Akhtar and music supervisor Ankur Tewari’s attempt with Gully Boy has been to present an authentic depiction of Mumbai’s “gully rap” scene, of which Divine and Naezy are the flag bearers. To achieve this, the creators roped in sundry rappers from the city to act in cypher scenes and battle rap sequences, and supervise and provide additional dialogue. The film’s original soundtrack includes contributions from a pair of beatboxers, a veteran DJ and producer, and several rappers.
Each of these musicians played a part in Mumbai’s development as the hub of Indian independent hip-hop, which began over a decade ago and flourished with the aid of the internet. Almost all of them were introduced to rap after a friend or relative made them listen to Eminem or 50 Cent before they delved deeper into the genre and gradually starting writing their own rhymes. This small but growing community congregated online on groups such as Insignia Rap Combat on Orkut and India Rap Forum on Facebook to trade verses. The next step for them was facing off in person at events such as the cyphers organised every Sunday by conscious rapper A-List aka Ashwini Mishra at Narali Baug in Dadar, and the open mic and Monster Battles sessions held at now-shuttered Bandra pub I-Bar.
Starring in a hip-hop video with Singh, an opportunity won through a competition, is how rappers Kaam Bhaari from Mumbai and Spitfire from Madhya Pradesh became a part of Gully Boy. Thanks to Singh, Spitfire, whose real name is Nitin Mishra, got to compose and write the soundtrack’s first single Asli Hip Hop and pen the words for all of Murad’s rap battle and cypher sequences.
While some scenesters believe that Gully Boy represents the selling out of an underground phenomenon, most rappers feel that Indian independent hip-hop will only benefit from the mainstream exposure the genre will receive through the film. “Every day, 20-25 kids message me saying they’ve written their first rap,” said MC Mawali, the co-founder of the crew Swadesi. “The youth are learning to express themselves. In school, we’re taught to just repeat what’s in our books. [But] to express yourself, you need to see and observe what’s [happening] in the present.

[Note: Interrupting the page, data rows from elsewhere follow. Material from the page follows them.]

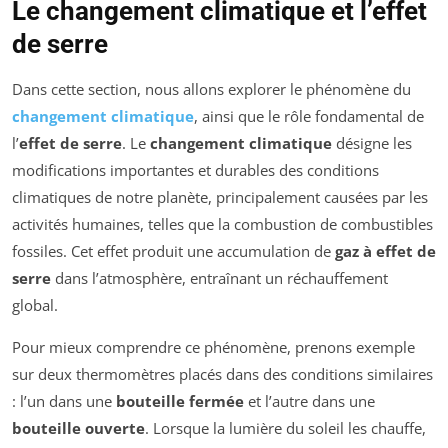
Le changement climatique et l’effet
de serre
Dans cette section, nous allons explorer le phénomène du
changement climatique
, ainsi que le rôle fondamental de
l’
effet de serre
. Le
changement climatique
désigne les
modifications importantes et durables des conditions
climatiques de notre planète, principalement causées par les
activités humaines, telles que la combustion de combustibles
fossiles. Cet effet produit une accumulation de
gaz à effet de
serre
dans l’atmosphère, entraînant un réchauffement
global.
Pour mieux comprendre ce phénomène, prenons exemple
sur deux thermomètres placés dans des conditions similaires
: l’un dans une
bouteille fermée
et l’autre dans une
bouteille ouverte
. Lorsque la lumière du soleil les chauffe,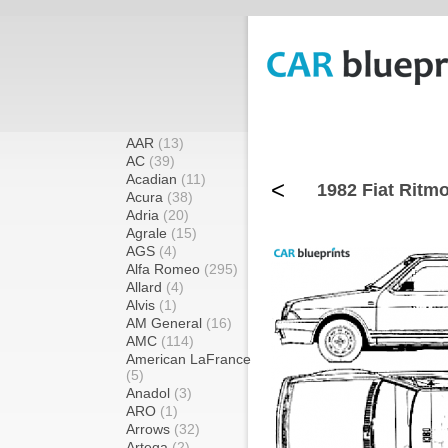
AAR
(13)
AC
(39)
Acadian
(11)
<
1982 Fiat Ritm
Acura
(38)
Adria
(20)
Agrale
(15)
AGS
(4)
Alfa Romeo
(295)
Allard
(4)
Alvis
(1)
AM General
(16)
AMC
(114)
American LaFrance
(5)
Anadol
(3)
ARO
(1)
Arrows
(32)
Artega
(2)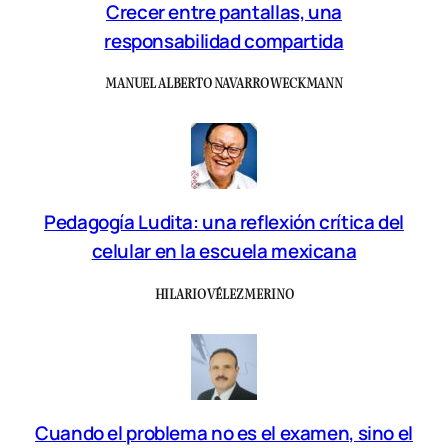
Crecer entre pantallas, una
responsabilidad compartida
MANUEL ALBERTO NAVARRO WECKMANN
Pedagogía Ludita: una reflexión crítica del
celular en la escuela mexicana
HILARIO VÉLEZ MERINO
Cuando el problema no es el examen, sino el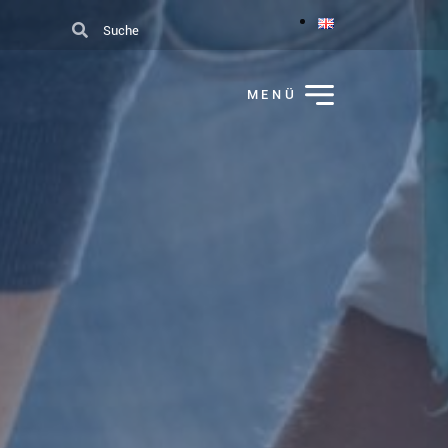
Suche
MENÜ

After Gully Boy, there will be more kids who want to express themselves, even if they just want to be the next Ranveer Singh.”

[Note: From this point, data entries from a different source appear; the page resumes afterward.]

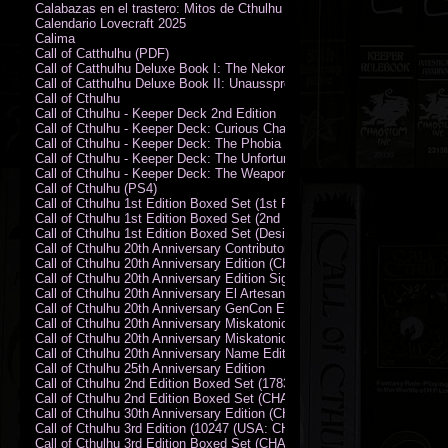
Calabazas en el trastero: Mitos de Cthulhu
Calendario Lovecraft 2025
Calima
Call of Catthulhu (PDF)
Call of Catthulhu Deluxe Book I: The Nekonomikon
Call of Catthulhu Deluxe Book II: Unaussprechlichen Katzen
Call of Cthulhu
Call of Cthulhu - Keeper Deck 2nd Edition
Call of Cthulhu - Keeper Deck: Curious Charecter Deck
Call of Cthulhu - Keeper Deck: The Phobia Deck
Call of Cthulhu - Keeper Deck: The Unfortunate Events Deck
Call of Cthulhu - Keeper Deck: The Weapons and Artifacts Deck
Call of Cthulhu (PS4)
Call of Cthulhu 1st Edition Boxed Set (1st Printing) (CHA2009-X)
Call of Cthulhu 1st Edition Boxed Set (2nd Printing) (CHA2009-X)
Call of Cthulhu 1st Edition Boxed Set (Designer's Edition)
Call of Cthulhu 20th Anniversary Contributor Edition
Call of Cthulhu 20th Anniversary Edition (CHA2399)
Call of Cthulhu 20th Anniversary Edition Signed by Sandy Petersen
Call of Cthulhu 20th Anniversary El Artesano del Rey Edition
Call of Cthulhu 20th Anniversary GenCon Edition
Call of Cthulhu 20th Anniversary Miskatonic University Library Edition 
Call of Cthulhu 20th Anniversary Miskatonic University Library Edition 
Call of Cthulhu 20th Anniversary Name Edition
Call of Cthulhu 25th Anniversary Edition
Call of Cthulhu 2nd Edition Boxed Set (178301)
Call of Cthulhu 2nd Edition Boxed Set (CHA2301-X)
Call of Cthulhu 30th Anniversary Edition (CHA23126)
Call of Cthulhu 3rd Edition (10247 (USA: CHA2317-H))
Call of Cthulhu 3rd Edition Boxed Set (CHA2301-X)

Scroll.in spoke to ten Mumbai-based hip-hop artists about their journey, working on Gully Boy and the road ahead.
Neighbourhood: Malad (West)
English and Hindi rapper Ace aka Abhishek Dhusia was upset when he heard a film was being made about Mumbai’s hip-hop scene. “The first thing that came to my mind was, ‘This is my shit’,” said Dhusia, who co-founded the crew Mumbai’s Finest in 2006, of which Divine was a part of for six years. “There’s no one else who has struggled more than me. I’m the original gully boy. Then I came to know my brothers Naezy and Divine are involved, so I was happy. It would have been very corny if they had made a movie on Honey Singh’s life.”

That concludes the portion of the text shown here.